French gymnast (born 1980)

Benoît Caranobe (born 12 June 1980 in Vitry-sur-Seine) is a French former gymnast who won a bronze medal at the 2008 Beijing Olympics. Caranobe was the first Frenchman to medal in the Individual All-Around competition since Marco Torrès won silver and Jean Gounot won bronze in said event at the 1920 Antwerp Olympics.

== 2004 Athens Olympics ==

In his first Olympic appearance, Benoît Caranobe placed 19th in the men's all around competition and helped the French men's team to a 9th-place finish in the team qualification, though not enough to make the team finals.
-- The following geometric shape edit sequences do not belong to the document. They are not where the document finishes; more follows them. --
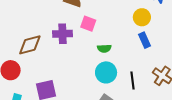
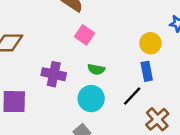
purple cross: (63, 34) -> (54, 74), moved
black line: (133, 80) -> (132, 96), moved, turned 36

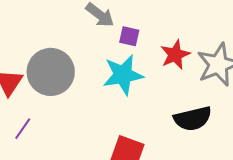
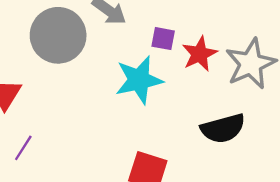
purple square: (129, 36) -> (163, 39), moved
gray circle: (51, 72) -> (58, 35), moved

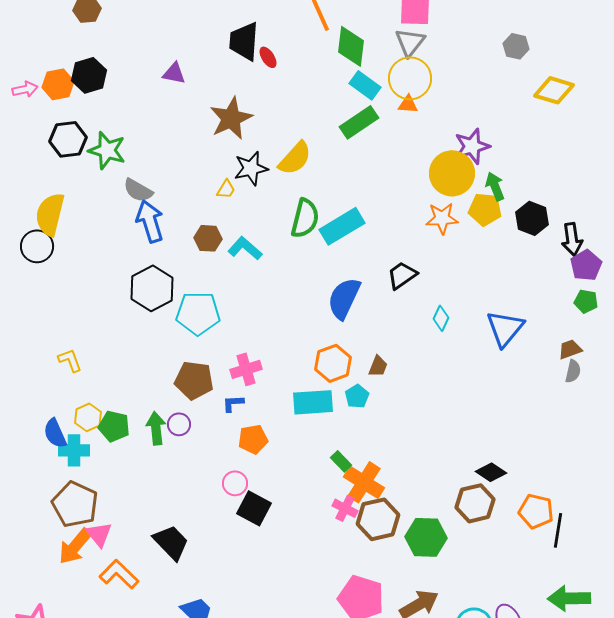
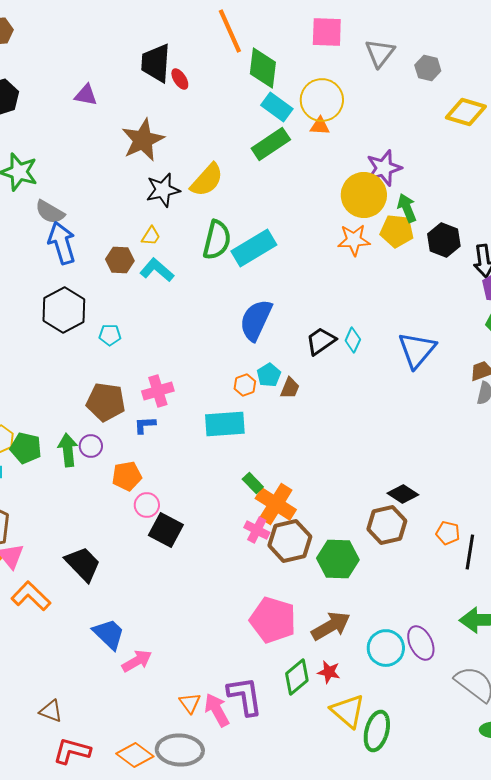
gray triangle: (410, 42) -> (380, 53), moved
yellow trapezoid: (226, 189) -> (151, 236), moved
black trapezoid: (402, 275) -> (321, 341), moved
cyan pentagon: (198, 313) -> (110, 335), size x0.5
orange hexagon: (333, 363) -> (245, 385), size x0.6
cyan pentagon: (357, 396) -> (269, 375), moved
orange pentagon: (253, 439) -> (127, 476), moved
orange pentagon: (536, 511) -> (448, 533), size x0.7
== 2008 Beijing Olympics ==

Caranobe qualified to the all around finals in tenth place, 2.950 points behind the leader Yang Wei. In the all-around finals, Caranobe finished in third place, ahead of medal favorites Hiroyuki Tomita, Fabian Hambüchen, and Yang Tae-Young. His third-place finish is particularly surprising given that Benoît had placed only third at the French National Gymnastics championships, and his overall score was only 0.050 behind silver medalist, legendary Kohei Uchimura of Japan.

== Later life ==

Caranobe retired from competition in 2013. He is the owner of a wine shop in Noisy-le-Grand near Paris and also works as an acrobat at the Moulin Rouge cabaret.